С этими словами она повернулась и толкнула створки ворот своей маленькой ладонью. Из руки выметнулся шар огня, который пожрал и дерево, и стальные засовы, словно они были сделаны из бумаги.
Увидев такое, некоторые из мертвого воинства швырнули в нее копья, надеясь удержать, но оружие, остановившись в воздухе и поразмыслив немного, повернуло и полетело обратно. Призрачные лошади заржали и вскинулись на дыбы. Юноша упал на мостовую с собственным копье в груди, изрыгая самую черную брань.
— Завтра я буду снова жив! — крикнул он. — И тогда берегись меня!
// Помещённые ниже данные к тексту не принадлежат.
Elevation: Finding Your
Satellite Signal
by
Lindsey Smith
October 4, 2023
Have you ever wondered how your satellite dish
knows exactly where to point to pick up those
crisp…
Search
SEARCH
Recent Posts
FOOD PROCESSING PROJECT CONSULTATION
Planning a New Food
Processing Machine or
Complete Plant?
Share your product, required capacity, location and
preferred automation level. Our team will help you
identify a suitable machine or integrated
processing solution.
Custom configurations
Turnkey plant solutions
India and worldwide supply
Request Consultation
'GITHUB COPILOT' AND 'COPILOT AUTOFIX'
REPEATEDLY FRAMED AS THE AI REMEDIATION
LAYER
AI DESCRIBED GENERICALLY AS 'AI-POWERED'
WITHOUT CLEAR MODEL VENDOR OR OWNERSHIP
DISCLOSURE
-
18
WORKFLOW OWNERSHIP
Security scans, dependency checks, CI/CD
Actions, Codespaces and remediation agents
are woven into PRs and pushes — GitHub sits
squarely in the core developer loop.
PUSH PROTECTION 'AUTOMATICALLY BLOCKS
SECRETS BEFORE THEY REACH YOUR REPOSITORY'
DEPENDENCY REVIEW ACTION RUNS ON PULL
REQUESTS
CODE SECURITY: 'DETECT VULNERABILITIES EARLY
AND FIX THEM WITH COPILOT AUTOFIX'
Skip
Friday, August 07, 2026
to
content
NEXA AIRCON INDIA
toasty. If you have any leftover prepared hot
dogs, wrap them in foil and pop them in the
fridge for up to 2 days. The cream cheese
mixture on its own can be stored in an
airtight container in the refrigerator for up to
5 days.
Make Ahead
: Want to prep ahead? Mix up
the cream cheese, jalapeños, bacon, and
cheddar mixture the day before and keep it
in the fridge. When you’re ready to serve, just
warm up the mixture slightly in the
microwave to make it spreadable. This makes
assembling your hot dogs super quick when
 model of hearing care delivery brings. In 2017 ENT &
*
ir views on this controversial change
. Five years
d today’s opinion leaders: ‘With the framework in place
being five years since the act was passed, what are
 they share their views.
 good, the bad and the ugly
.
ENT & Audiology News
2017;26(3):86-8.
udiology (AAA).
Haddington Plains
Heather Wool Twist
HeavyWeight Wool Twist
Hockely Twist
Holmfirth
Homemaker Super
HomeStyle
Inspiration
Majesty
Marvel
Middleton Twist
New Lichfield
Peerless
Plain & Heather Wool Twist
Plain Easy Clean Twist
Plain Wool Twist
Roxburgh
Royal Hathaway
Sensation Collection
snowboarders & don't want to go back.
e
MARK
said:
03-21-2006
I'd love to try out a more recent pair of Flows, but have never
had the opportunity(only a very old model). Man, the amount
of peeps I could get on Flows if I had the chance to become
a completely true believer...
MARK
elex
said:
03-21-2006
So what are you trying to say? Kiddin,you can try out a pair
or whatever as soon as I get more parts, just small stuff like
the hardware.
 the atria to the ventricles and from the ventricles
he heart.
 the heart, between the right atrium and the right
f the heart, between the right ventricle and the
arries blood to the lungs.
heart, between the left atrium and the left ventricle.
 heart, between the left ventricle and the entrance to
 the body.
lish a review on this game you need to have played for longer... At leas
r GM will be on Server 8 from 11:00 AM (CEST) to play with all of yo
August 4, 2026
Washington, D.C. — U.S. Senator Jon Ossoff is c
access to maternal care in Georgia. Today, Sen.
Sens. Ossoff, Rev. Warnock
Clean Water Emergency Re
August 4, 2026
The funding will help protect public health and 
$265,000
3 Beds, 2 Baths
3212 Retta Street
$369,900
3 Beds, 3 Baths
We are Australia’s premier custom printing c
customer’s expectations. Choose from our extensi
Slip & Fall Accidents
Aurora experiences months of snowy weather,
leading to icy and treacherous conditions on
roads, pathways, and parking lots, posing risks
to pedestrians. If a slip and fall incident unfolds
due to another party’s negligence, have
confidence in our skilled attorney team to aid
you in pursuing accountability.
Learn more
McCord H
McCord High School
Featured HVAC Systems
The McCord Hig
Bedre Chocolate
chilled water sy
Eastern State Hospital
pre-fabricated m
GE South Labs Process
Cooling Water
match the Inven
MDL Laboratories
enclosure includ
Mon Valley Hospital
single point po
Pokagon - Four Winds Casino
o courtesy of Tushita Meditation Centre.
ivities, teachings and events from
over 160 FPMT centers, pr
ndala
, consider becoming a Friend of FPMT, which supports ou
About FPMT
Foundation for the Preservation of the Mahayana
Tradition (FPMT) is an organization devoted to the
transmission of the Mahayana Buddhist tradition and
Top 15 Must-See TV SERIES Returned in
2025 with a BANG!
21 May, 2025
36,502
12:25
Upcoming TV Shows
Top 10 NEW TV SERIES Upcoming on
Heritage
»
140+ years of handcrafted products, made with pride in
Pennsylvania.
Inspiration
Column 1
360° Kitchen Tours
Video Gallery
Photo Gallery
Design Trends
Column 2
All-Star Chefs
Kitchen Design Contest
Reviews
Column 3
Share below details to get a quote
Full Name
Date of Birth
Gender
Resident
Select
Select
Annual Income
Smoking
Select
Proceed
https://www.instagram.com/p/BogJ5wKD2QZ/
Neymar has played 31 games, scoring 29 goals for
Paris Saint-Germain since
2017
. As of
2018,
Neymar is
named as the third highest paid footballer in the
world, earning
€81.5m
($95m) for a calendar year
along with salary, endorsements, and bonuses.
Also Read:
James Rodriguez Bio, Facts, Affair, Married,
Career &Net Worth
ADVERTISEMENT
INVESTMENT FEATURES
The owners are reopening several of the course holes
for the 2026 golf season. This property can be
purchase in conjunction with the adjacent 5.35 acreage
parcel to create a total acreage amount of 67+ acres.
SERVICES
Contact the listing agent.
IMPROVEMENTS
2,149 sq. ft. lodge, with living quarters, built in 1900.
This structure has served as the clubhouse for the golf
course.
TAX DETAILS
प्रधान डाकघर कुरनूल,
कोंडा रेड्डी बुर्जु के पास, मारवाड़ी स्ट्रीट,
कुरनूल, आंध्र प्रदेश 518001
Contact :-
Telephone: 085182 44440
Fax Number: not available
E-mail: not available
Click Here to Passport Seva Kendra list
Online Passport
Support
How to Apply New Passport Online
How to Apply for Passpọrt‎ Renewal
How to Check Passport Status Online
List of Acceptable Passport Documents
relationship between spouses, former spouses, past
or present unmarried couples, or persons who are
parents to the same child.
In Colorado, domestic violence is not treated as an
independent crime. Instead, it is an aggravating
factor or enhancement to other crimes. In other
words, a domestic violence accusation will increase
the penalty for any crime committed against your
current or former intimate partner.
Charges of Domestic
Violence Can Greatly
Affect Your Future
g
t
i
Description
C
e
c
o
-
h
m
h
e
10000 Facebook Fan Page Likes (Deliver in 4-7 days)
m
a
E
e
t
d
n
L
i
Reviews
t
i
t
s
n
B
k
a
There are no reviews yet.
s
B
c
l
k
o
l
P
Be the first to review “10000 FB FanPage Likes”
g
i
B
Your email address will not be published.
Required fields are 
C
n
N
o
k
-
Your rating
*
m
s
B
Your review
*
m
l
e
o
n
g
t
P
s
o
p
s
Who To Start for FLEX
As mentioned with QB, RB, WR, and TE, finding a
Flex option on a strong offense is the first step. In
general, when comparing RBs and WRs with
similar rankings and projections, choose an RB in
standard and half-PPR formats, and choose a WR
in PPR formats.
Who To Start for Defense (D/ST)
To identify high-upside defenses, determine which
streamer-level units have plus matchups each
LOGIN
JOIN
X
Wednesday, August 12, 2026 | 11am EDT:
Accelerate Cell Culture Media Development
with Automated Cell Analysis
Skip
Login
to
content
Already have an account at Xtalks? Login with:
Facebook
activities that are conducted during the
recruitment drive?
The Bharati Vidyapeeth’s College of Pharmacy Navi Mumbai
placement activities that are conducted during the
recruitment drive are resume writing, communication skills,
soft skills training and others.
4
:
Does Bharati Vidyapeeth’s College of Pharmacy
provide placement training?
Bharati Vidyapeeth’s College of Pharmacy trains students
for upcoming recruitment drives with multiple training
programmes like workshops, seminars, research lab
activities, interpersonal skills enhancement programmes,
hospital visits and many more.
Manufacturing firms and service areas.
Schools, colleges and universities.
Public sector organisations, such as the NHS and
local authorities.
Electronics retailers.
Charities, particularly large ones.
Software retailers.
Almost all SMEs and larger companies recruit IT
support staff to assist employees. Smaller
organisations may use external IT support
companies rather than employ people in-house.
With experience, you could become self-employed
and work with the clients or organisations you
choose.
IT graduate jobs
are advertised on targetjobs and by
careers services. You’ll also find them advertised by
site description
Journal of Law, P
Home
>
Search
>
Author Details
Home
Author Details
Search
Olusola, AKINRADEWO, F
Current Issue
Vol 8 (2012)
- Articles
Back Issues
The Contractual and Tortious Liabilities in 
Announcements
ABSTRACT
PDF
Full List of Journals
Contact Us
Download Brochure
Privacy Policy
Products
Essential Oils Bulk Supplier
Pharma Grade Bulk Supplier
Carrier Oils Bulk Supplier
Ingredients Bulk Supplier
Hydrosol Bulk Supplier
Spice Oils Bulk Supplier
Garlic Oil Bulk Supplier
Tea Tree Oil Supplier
— О, завтра! — пренебрежительно отозвалась Совейз.
Ворота города стояли открытыми перед ней — вернее, их не было вовсе — и она беспрепятственно вышла наружу.
Все призрачное воинство, возглавляемое оставшейся колесницей, помчалось ей вдогонку и преследовало всю ночь, но не приблизилось к девушке и на дюйм. Она шла через равнины, спокойная и отрешенная, и трава мягко стелилась ей под ноги, а темные волосы развевались за спиной, как крылья птицы. Но сразу за ней воздух густел, а трава поднималась кустами шиповника и ежевики, колючки обдирали шкуры с боков лошадей, плети кустарника врастали в спицы колес, град камней и снопы молний обрушивались на головы мертвецов. И, хотя мертвого нельзя убить дважды, они все же падали замертво, когда молнией им отрывало голову или когда камни дробили им позвоночник.
Совейз могла, если бы захотела, водить их так за собой до рассвета, покуда последних преследователей не опалит взошедшее солнце и они будут вынуждены повернуть домой. Но она не захотела.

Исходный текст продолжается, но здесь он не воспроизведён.